Need Help With Kinematics, Speeding Car

Hi

I have been trying to work out an answer to the question below. I have found a good example of a question answered on here that has given me a lot of help in understanding. I still can't work it out. The only problem I have with this question is the 14seconds to reach 2.5 m/s². Which is different from the time overall taken.

Here's the question:

A police car is at rest, reading the speeds of passing cars. The police car is passed by a car breaking the speed limit at 30 m/s (uniform velocity). It takes 14 seconds later before the police car moves at a constant acceleration of 2.5 m/s² . How long will it take before the police car catches up with the speeding car?

What I've been doing is:

For the police officer:

d = ½ . a . t²

For the speeder:

d = v . t

The police officer can be considered to have passed the speeder when they have travelled an equal distance, so, I'm substituting the second equation into the first, giving us.

v . t = ½ . a . t²

It's here I get lost.
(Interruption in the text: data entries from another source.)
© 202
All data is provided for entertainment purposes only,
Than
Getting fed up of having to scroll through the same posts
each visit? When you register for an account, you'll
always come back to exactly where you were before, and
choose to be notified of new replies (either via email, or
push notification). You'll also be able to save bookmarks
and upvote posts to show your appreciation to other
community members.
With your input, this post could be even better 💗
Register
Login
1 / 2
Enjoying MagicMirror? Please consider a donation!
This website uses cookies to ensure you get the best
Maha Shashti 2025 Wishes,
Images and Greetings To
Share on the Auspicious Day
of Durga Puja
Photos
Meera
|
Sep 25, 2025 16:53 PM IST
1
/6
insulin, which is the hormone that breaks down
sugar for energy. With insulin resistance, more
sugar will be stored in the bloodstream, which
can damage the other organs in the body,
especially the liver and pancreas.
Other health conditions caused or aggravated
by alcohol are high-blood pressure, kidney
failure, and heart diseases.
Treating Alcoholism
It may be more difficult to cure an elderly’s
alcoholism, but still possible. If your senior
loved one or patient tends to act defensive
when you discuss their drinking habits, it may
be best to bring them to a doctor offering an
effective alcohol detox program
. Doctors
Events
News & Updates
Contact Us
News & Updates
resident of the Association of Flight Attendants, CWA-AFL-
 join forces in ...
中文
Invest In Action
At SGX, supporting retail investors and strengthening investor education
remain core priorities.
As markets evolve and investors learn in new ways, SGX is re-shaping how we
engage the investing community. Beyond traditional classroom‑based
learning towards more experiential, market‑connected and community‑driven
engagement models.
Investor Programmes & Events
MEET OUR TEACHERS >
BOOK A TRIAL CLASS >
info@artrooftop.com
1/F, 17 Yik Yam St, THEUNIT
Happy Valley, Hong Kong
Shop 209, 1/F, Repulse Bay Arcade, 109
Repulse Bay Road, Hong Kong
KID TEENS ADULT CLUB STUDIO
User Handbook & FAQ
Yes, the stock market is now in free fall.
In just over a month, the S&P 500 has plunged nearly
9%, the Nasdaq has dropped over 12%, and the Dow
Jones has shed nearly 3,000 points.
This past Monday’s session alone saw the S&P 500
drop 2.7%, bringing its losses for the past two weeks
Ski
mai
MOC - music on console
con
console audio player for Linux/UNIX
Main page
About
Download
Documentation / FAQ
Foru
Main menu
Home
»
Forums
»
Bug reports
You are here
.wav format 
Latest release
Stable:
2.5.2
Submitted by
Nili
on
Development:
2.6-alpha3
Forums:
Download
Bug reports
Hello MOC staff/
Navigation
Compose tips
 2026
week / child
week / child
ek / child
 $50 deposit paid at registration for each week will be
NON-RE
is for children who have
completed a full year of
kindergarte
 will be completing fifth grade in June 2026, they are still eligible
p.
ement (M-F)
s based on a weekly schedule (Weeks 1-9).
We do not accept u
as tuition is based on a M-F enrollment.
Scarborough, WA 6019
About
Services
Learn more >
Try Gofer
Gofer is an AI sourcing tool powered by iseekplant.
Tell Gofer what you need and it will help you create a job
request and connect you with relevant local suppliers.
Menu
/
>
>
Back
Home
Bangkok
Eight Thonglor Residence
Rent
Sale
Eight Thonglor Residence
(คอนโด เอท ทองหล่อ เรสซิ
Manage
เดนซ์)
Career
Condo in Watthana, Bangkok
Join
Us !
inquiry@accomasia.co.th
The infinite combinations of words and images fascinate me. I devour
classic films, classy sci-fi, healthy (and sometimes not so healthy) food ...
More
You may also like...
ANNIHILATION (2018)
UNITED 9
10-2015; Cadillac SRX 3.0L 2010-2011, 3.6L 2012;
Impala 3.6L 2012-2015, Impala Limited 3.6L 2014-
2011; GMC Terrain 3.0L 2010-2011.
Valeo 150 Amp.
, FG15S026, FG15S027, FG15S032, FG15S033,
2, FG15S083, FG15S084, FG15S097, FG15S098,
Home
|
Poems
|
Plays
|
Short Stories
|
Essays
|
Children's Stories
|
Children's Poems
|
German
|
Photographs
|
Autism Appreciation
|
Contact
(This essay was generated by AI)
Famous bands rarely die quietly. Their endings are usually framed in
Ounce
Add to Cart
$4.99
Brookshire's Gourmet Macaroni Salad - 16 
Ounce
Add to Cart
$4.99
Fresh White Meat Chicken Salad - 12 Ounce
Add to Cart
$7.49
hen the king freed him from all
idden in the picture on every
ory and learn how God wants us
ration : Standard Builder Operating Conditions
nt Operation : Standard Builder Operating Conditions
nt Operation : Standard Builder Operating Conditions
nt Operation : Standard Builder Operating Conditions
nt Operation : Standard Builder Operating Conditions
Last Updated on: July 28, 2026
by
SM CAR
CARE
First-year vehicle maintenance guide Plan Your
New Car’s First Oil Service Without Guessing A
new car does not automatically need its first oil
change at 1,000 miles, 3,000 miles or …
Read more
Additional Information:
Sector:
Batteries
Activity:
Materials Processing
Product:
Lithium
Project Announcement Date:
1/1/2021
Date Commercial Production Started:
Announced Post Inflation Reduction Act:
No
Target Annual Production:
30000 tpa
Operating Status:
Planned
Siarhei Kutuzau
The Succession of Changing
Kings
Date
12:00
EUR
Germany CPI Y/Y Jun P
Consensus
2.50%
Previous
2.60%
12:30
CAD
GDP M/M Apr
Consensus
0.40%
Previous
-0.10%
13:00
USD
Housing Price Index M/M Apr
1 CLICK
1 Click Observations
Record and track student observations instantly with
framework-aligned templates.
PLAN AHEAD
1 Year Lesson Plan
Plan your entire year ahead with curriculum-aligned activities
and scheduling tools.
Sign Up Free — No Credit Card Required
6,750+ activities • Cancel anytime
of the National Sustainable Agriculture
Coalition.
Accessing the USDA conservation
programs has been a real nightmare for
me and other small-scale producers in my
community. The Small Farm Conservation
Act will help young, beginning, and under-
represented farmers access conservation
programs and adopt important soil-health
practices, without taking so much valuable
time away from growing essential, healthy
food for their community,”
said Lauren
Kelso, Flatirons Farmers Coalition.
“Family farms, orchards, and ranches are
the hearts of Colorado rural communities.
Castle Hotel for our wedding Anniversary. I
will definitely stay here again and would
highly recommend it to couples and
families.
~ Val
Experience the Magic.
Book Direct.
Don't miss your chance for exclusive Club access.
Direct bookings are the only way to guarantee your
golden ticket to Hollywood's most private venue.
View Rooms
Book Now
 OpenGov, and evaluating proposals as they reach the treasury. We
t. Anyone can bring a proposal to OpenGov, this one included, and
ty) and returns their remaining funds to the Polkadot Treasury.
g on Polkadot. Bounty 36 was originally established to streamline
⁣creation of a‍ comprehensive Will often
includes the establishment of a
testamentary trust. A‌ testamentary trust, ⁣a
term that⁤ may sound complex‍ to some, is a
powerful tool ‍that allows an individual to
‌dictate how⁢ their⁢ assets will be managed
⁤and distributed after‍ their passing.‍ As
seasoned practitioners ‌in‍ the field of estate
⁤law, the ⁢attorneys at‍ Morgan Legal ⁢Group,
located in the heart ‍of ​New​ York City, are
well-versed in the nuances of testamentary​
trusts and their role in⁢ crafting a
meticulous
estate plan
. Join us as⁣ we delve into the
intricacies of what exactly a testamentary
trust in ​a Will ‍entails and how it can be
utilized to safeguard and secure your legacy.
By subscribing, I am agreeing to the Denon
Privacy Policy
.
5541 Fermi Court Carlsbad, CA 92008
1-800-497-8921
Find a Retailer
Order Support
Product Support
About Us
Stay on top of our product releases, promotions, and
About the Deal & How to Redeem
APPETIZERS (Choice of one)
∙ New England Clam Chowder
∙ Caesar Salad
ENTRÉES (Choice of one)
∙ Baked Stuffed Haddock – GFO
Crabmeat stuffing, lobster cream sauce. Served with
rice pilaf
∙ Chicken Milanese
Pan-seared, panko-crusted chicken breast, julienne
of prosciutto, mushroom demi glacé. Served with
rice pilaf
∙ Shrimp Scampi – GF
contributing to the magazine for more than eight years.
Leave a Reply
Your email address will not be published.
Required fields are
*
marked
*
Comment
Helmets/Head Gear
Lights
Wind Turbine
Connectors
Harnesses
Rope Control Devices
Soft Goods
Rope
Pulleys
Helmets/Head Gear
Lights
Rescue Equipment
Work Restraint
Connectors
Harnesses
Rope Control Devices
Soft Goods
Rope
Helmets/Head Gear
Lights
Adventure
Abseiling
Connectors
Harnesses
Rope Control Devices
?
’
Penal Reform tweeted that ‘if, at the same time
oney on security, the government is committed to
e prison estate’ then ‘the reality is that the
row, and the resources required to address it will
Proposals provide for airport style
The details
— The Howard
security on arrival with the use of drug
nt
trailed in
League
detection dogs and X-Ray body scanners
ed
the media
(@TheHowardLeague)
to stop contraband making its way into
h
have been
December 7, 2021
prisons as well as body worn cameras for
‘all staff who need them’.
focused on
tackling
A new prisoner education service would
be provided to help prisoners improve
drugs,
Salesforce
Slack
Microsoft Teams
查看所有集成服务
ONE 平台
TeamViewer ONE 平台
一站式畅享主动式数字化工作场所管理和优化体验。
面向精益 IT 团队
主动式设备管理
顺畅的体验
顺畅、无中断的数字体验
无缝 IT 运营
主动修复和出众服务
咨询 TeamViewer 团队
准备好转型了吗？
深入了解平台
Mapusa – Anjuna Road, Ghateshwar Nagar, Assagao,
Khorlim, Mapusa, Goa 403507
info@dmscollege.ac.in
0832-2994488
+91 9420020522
This is because I have the time 't' and the time (14s). How do I work this from this point. It will probably end up as a quadratic equation to be solved by rule. It's just I can't even get to that point.

Thanks for any help

All help will be much appreciated as I feel I'm nearly there

One thing is certain that if the first car is speeding the police are going to have to break their own rules to catch up to the speeding car, so for the first 14 seconds police car was not moving, for the next period it will be still falling behind until it is able to accelerate to the same speed, after that the police car has to keep on accelerating until he has caught up the distance between them at that time. So I would look at the problem and solve it in the 3 sections.

Thanks a lot Robittybob

I'm going to assume the same as you say, that the police car was not moving for the first 14 seconds. It could also be assumed that it took 14seconds for the police car to get to a constant acceleration of 2.5m/s2.

For me I'm going to assume uniform acceleration AFTER 14 seconds passed. This way I can work out the time it took for both to cover the SAME distances (once their distances covered are equal then we know the police have caught up). I will then add the 14 seconds back on, as the speeder got a 14 second head start.

Hopefully this will work

Thanks again

Let us know what the answer is later.